In lui nasce anche un sempre più forte desiderio di avere rapporti
sempre più intimi con la madre, e non con il padre. Vuole che sia
lei ad accompagnarlo in bagno e a pulirlo, vuole dormire con lei e comincia
lentamente ma inesorabilmente a distaccarsi dal padre e a vederlo come
un rivale, ad invidiarlo per le dimensioni del suo organo e ad esserne
inconsciamente inquietato. "A preparare il terreno è stato
probabilmente un sovraeccitamento sessuale dovuto alla tenerezza della
madre...". Desidera sempre più morbosamente le "coccole"
materne. Il disturbo serio comincia realmente con la nascita di pensieri
allo stesso tempo ansiosi e teneri e con un sogno d'angoscia il cui contenuto
è la perdita della madre, della quale ha un bisogno totalizzante
e travolgente che non è ancora in grado di spiegarsi. Anche quando
è in sua assenza, il desiderio inappagato di lei persiste, non
concedendogli pace. Il padre incolpa la madre di questa sua nevrosi, e
per un certo tempo Hans viene tenuto lontano dal letto dei genitori, il
che è causa di grande sofferenza per il bambino che all'età
di 4 anni viene trasferito in una camera da letto separata.

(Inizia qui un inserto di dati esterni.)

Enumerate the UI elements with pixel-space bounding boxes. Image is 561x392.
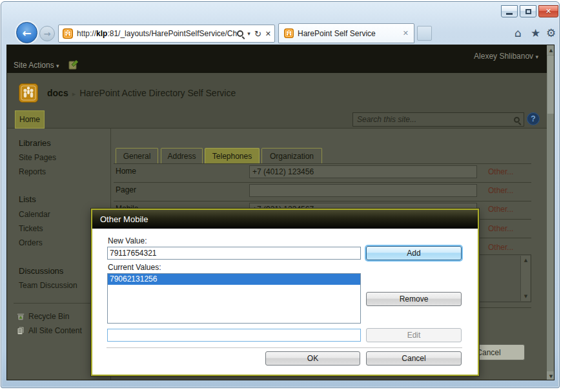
url-text: http://klp:81/_layouts/HarePointSelfServ…	[77, 29, 237, 38]
address-bar[interactable]: http://klp:81/_layouts/HarePointSelfServ…	[58, 25, 275, 43]
current-values-label: Current Values:	[108, 263, 161, 272]
nav-tab-home[interactable]: Home	[15, 110, 45, 129]
form-cancel-label: Cancel	[476, 348, 500, 357]
breadcrumb-arrow-icon: ▸	[68, 90, 80, 98]
new-tab-button[interactable]	[417, 26, 432, 41]
remove-button[interactable]: Remove	[366, 292, 462, 306]
tab-label: Organization	[270, 152, 314, 161]
sidebar-item-orders[interactable]: Orders	[19, 238, 43, 247]
other-link-mobile[interactable]: Other...	[488, 205, 513, 214]
forward-icon: →	[44, 29, 51, 39]
browser-tab[interactable]: HarePoint Self Service ✕	[278, 23, 414, 43]
page-viewport: Site Actions ▾ Alexey Shlibanov ▾ docs▸H…	[6, 45, 555, 380]
harepoint-favicon	[284, 28, 294, 38]
sidebar-item-all-site-content[interactable]: All Site Content	[16, 326, 82, 335]
scroll-up-icon[interactable]: ▲	[521, 258, 531, 263]
other-link-row5[interactable]: Other...	[488, 243, 513, 252]
edit-page-icon[interactable]	[68, 59, 79, 70]
edit-button[interactable]: Edit	[366, 328, 462, 342]
sidebar-header-lists: Lists	[19, 194, 36, 204]
ribbon-bar	[7, 45, 554, 73]
user-menu[interactable]: Alexey Shlibanov ▾	[474, 52, 538, 61]
search-input[interactable]	[357, 115, 514, 124]
help-button[interactable]: ?	[527, 112, 540, 125]
minimize-button[interactable]	[501, 5, 518, 17]
minimize-icon	[506, 13, 513, 15]
page-title: HarePoint Active Directory Self Service	[79, 88, 236, 98]
textarea-scrollbar[interactable]: ▲ ▼	[520, 256, 530, 301]
cancel-button-label: Cancel	[402, 354, 425, 363]
scrollbar-thumb[interactable]	[547, 56, 555, 114]
user-caret-icon: ▾	[535, 54, 538, 60]
recycle-bin-label: Recycle Bin	[28, 312, 69, 321]
ok-button-label: OK	[307, 354, 318, 363]
maximize-icon	[525, 9, 531, 14]
form-tab-telephones[interactable]: Telephones	[205, 148, 260, 163]
back-button[interactable]: ←	[16, 22, 37, 43]
current-values-listbox[interactable]: 79062131256	[107, 273, 361, 324]
row-separator	[114, 201, 531, 201]
site-actions-label: Site Actions	[14, 61, 54, 70]
sidebar-item-site-pages[interactable]: Site Pages	[19, 153, 56, 162]
tab-title: HarePoint Self Service	[298, 29, 376, 38]
sidebar-item-team-discussion[interactable]: Team Discussion	[19, 281, 77, 290]
search-magnifier-icon[interactable]	[514, 117, 520, 123]
site-search-box[interactable]	[352, 112, 524, 127]
home-icon[interactable]: ⌂	[515, 26, 522, 39]
help-icon: ?	[531, 114, 535, 123]
field-input-home[interactable]	[249, 165, 477, 178]
tab-close-icon[interactable]: ✕	[403, 29, 409, 37]
stop-icon[interactable]: ✕	[265, 30, 271, 38]
cancel-button[interactable]: Cancel	[366, 351, 462, 366]
back-icon: ←	[22, 26, 31, 39]
settings-gear-icon[interactable]: ⚙	[546, 26, 556, 39]
remove-button-label: Remove	[400, 294, 429, 304]
screen: ✕ ← → http://klp:81/_layouts/HarePointSe…	[0, 0, 561, 392]
dialog-title-bar[interactable]: Other Mobile	[92, 210, 478, 229]
sidebar-header-libraries: Libraries	[19, 138, 51, 148]
add-button-label: Add	[407, 249, 420, 258]
site-actions-caret-icon: ▾	[56, 63, 59, 69]
sidebar-header-discussions: Discussions	[19, 266, 63, 276]
other-link-row4[interactable]: Other...	[488, 224, 513, 233]
tab-label: Telephones	[212, 152, 252, 161]
maximize-button[interactable]	[520, 5, 536, 17]
page-scrollbar[interactable]: ▲ ▼	[547, 45, 555, 380]
sidebar-item-tickets[interactable]: Tickets	[19, 224, 43, 233]
form-tab-organization[interactable]: Organization	[261, 148, 322, 163]
edit-value-input[interactable]	[107, 329, 361, 342]
field-input-pager[interactable]	[249, 184, 477, 197]
scroll-up-icon[interactable]: ▲	[547, 45, 555, 55]
breadcrumb: docs▸HarePoint Active Directory Self Ser…	[47, 88, 236, 98]
url-prefix: http://	[77, 29, 96, 38]
tab-label: General	[123, 152, 151, 161]
add-button[interactable]: Add	[366, 246, 462, 260]
edit-button-label: Edit	[407, 331, 421, 340]
sidebar-item-reports[interactable]: Reports	[19, 167, 46, 176]
scroll-down-icon[interactable]: ▼	[521, 294, 531, 299]
user-name: Alexey Shlibanov	[474, 52, 533, 61]
all-site-content-label: All Site Content	[28, 326, 82, 335]
form-tab-address[interactable]: Address	[161, 148, 203, 163]
scroll-down-icon[interactable]: ▼	[547, 371, 555, 380]
favorites-star-icon[interactable]: ★	[531, 26, 540, 39]
close-button[interactable]: ✕	[538, 5, 558, 17]
dialog-title: Other Mobile	[100, 214, 148, 224]
ok-button[interactable]: OK	[265, 351, 360, 366]
search-icon[interactable]	[237, 30, 243, 37]
other-link-home[interactable]: Other...	[488, 167, 513, 176]
other-mobile-dialog: Other Mobile New Value: Add Current Valu…	[91, 209, 479, 376]
sidebar-item-recycle-bin[interactable]: Recycle Bin	[16, 312, 69, 321]
breadcrumb-site[interactable]: docs	[47, 88, 68, 98]
refresh-icon[interactable]: ↻	[254, 29, 261, 39]
harepoint-favicon	[63, 28, 73, 39]
other-link-pager[interactable]: Other...	[488, 186, 513, 195]
sidebar-item-calendar[interactable]: Calendar	[19, 210, 50, 219]
list-item-selected[interactable]: 79062131256	[108, 274, 360, 285]
site-actions-menu[interactable]: Site Actions ▾	[14, 61, 59, 70]
site-logo-icon[interactable]	[19, 83, 38, 103]
new-value-input[interactable]	[107, 247, 361, 260]
forward-button[interactable]: →	[39, 26, 55, 41]
form-tab-general[interactable]: General	[116, 148, 158, 163]
chevron-down-icon[interactable]: ▾	[247, 30, 250, 37]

La conclusione del caso è comunque vicina; Hans riesce ad esprimere,
attraverso una serie di sogni, il complesso di inferiorità che
nutre nei confronti del padre, e la paura che la madre possa preferirlo
a lui, perché le dimensioni del suo organo genitale sono superiori
(lo stesso motivo per cui inconsciamente era terrorizzato dai cavalli),
e che non potrà mai essere in grado di competere. Quando al bambino
viene spiegata la situazione, e viene confortato dai genitori, il complesso
sparisce praticamente del tutto, nonostante per qualche tempo persista
un residuo della malattia, che però non è più espressa
da paura, ma dalla normale pulsione a fare domande. Il residuo insolito
consiste nel fatto che Hans continui a domandarsi cosa c'entri l'uomo
nel concepimento del figlio, dal momento in cui è la madre a dargli
luce. Appare superata anche l'angoscia provocata dalla paura dell'evirazione.
Hans superò indenne la pubertà, senza più soffrire
di disturbi o inibizioni di alcun genere. Aveva anche sopportato senza
particolari problemi il divorzio dei genitori. Quando parecchi anni dopo
rilesse la pubblicazione del suo caso clinico, affermò che tutto
gli era parso estraneo e non vi si riconosceva affatto.